The expected result is the material below, reproduced exactly from its first line through the line containing "7, a la altura de Maipú.".

++++

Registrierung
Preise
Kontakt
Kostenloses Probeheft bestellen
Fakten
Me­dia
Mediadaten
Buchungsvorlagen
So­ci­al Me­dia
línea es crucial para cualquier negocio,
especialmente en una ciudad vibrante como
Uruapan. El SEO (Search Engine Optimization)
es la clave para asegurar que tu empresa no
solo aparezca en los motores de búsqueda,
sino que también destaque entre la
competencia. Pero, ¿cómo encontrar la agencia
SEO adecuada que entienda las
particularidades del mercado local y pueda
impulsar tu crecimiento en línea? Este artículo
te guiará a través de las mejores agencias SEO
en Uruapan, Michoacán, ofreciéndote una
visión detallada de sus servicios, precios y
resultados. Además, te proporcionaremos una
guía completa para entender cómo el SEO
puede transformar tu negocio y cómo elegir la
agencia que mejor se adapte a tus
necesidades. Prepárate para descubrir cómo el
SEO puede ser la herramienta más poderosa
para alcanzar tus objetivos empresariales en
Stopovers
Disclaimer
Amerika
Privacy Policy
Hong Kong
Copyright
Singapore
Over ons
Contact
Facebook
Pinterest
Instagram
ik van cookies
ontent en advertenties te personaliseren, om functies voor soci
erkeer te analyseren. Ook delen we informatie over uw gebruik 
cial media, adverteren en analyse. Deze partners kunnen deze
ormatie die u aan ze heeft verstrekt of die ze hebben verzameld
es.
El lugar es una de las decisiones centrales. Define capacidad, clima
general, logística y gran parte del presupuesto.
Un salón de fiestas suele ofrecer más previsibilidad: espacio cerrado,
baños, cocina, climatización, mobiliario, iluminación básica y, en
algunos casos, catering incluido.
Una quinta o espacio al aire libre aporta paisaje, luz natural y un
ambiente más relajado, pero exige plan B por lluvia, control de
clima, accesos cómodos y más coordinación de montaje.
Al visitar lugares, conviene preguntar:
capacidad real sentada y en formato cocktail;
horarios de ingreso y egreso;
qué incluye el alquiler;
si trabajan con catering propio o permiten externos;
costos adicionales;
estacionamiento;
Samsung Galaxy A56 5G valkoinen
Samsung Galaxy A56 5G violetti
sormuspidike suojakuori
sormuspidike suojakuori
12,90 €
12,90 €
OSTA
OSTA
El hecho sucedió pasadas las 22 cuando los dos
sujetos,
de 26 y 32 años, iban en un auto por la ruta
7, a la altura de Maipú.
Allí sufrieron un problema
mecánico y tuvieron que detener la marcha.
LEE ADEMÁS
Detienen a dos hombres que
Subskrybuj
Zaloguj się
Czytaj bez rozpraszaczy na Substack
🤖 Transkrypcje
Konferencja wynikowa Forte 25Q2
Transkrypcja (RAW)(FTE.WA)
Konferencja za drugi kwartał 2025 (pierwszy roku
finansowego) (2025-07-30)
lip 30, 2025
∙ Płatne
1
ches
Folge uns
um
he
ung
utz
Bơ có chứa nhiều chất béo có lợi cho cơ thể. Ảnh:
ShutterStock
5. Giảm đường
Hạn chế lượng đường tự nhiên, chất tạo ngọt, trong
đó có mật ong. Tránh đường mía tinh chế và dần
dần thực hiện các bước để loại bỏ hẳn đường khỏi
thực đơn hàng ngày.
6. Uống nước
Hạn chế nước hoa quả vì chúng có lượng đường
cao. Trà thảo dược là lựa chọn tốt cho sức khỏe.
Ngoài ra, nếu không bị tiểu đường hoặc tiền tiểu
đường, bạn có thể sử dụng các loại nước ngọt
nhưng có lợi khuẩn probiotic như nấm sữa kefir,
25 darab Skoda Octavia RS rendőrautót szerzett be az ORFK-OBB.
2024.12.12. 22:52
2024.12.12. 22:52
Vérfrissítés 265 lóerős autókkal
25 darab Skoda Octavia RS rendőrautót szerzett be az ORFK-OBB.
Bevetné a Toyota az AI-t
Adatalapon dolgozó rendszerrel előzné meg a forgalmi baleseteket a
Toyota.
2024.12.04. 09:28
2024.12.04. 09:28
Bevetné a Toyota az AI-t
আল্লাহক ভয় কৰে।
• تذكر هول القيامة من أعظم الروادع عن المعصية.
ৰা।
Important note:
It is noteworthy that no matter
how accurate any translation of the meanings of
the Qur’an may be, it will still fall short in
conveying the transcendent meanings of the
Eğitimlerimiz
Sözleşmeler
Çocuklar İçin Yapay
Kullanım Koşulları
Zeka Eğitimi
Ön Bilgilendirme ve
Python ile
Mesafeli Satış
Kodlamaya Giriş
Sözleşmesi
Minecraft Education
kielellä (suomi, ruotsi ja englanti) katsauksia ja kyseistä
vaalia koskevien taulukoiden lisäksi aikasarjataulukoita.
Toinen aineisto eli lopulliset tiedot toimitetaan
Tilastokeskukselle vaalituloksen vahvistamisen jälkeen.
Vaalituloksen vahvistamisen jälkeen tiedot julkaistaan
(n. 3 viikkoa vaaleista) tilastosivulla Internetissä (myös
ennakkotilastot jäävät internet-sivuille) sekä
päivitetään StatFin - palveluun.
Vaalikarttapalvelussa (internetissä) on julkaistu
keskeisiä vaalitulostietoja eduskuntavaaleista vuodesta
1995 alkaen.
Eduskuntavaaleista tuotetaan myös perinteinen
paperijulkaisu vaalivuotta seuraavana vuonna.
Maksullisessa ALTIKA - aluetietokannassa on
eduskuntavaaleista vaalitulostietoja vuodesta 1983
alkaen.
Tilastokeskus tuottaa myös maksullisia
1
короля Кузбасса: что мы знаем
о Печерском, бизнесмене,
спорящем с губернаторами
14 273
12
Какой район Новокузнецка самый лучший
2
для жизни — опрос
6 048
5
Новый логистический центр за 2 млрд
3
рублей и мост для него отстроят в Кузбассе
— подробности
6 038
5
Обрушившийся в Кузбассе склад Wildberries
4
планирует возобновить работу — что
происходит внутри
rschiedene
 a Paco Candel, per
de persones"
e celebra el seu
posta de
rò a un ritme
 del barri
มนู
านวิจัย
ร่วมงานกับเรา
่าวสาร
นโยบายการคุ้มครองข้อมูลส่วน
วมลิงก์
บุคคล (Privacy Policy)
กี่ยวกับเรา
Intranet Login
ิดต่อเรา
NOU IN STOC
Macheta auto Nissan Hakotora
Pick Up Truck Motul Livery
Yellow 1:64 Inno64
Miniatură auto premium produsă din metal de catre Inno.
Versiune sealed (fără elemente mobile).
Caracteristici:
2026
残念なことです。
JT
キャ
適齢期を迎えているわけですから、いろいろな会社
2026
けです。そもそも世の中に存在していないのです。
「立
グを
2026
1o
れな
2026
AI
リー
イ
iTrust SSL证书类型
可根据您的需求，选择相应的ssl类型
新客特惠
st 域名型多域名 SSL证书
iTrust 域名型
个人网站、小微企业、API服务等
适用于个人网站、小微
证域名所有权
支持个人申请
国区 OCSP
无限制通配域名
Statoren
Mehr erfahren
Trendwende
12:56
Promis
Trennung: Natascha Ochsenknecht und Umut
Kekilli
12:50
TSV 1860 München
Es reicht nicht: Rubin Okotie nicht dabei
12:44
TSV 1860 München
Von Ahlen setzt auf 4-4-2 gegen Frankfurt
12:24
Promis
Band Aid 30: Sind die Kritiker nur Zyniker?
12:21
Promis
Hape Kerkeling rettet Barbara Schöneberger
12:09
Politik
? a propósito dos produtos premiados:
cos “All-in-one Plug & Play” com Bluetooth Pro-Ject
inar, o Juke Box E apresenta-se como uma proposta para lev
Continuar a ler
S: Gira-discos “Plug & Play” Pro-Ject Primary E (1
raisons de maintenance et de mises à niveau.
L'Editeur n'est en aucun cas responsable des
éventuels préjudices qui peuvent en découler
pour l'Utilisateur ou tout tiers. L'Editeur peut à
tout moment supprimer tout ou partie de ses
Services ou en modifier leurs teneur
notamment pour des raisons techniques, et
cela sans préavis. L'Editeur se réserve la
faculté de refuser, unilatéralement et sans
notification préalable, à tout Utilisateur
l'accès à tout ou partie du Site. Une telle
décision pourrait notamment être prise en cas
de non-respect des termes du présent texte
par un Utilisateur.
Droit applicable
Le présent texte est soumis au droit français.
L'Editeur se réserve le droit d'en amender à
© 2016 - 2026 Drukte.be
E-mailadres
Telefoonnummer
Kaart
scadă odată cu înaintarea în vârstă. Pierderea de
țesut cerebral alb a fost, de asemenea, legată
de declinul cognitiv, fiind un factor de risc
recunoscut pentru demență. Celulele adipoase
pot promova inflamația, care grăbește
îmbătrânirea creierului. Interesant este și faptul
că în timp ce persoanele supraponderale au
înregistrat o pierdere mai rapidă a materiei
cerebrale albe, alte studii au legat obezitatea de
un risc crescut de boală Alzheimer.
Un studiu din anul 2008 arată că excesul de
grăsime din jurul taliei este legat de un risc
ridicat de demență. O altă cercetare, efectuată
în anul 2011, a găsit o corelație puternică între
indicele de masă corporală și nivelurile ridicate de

++++

» **YOUR SOLUTION**:
Registrierung
Preise
Kontakt
Kostenloses Probeheft bestellen
Fakten
Me­dia
Mediadaten
Buchungsvorlagen
So­ci­al Me­dia
línea es crucial para cualquier negocio,
especialmente en una ciudad vibrante como
Uruapan. El SEO (Search Engine Optimization)
es la clave para asegurar que tu empresa no
solo aparezca en los motores de búsqueda,
sino que también destaque entre la
competencia. Pero, ¿cómo encontrar la agencia
SEO adecuada que entienda las
particularidades del mercado local y pueda
impulsar tu crecimiento en línea? Este artículo
te guiará a través de las mejores agencias SEO
en Uruapan, Michoacán, ofreciéndote una
visión detallada de sus servicios, precios y
resultados. Además, te proporcionaremos una
guía completa para entender cómo el SEO
puede transformar tu negocio y cómo elegir la
agencia que mejor se adapte a tus
necesidades. Prepárate para descubrir cómo el
SEO puede ser la herramienta más poderosa
para alcanzar tus objetivos empresariales en
Stopovers
Disclaimer
Amerika
Privacy Policy
Hong Kong
Copyright
Singapore
Over ons
Contact
Facebook
Pinterest
Instagram
ik van cookies
ontent en advertenties te personaliseren, om functies voor soci
erkeer te analyseren. Ook delen we informatie over uw gebruik 
cial media, adverteren en analyse. Deze partners kunnen deze
ormatie die u aan ze heeft verstrekt of die ze hebben verzameld
es.
El lugar es una de las decisiones centrales. Define capacidad, clima
general, logística y gran parte del presupuesto.
Un salón de fiestas suele ofrecer más previsibilidad: espacio cerrado,
baños, cocina, climatización, mobiliario, iluminación básica y, en
algunos casos, catering incluido.
Una quinta o espacio al aire libre aporta paisaje, luz natural y un
ambiente más relajado, pero exige plan B por lluvia, control de
clima, accesos cómodos y más coordinación de montaje.
Al visitar lugares, conviene preguntar:
capacidad real sentada y en formato cocktail;
horarios de ingreso y egreso;
qué incluye el alquiler;
si trabajan con catering propio o permiten externos;
costos adicionales;
estacionamiento;
Samsung Galaxy A56 5G valkoinen
Samsung Galaxy A56 5G violetti
sormuspidike suojakuori
sormuspidike suojakuori
12,90 €
12,90 €
OSTA
OSTA
El hecho sucedió pasadas las 22 cuando los dos
sujetos,
de 26 y 32 años, iban en un auto por la ruta
7, a la altura de Maipú.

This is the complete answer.